> Data items:
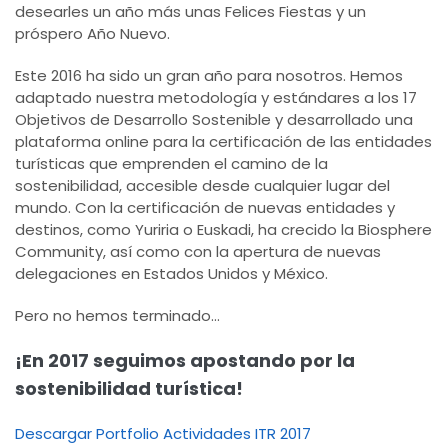
desearles un año más unas Felices Fiestas y un
próspero Año Nuevo.
Este 2016 ha sido un gran año para nosotros. Hemos
adaptado nuestra metodología y estándares a los 17
Objetivos de Desarrollo Sostenible y desarrollado una
plataforma online para la certificación de las entidades
turísticas que emprenden el camino de la
sostenibilidad, accesible desde cualquier lugar del
mundo. Con la certificación de nuevas entidades y
destinos, como Yuriria o Euskadi, ha crecido la Biosphere
Community, así como con la apertura de nuevas
delegaciones en Estados Unidos y México.
Pero no hemos terminado...
¡En 2017 seguimos apostando por la
sostenibilidad turística!
Descargar Portfolio Actividades ITR 2017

> TASK REQUIREMENTS: Print the line that contains "Pero no hemos terminado...", then every later line of the entries above up to and including the last, all exactly as written.

> YOUR RESPONSE:
Pero no hemos terminado...
¡En 2017 seguimos apostando por la
sostenibilidad turística!
Descargar Portfolio Actividades ITR 2017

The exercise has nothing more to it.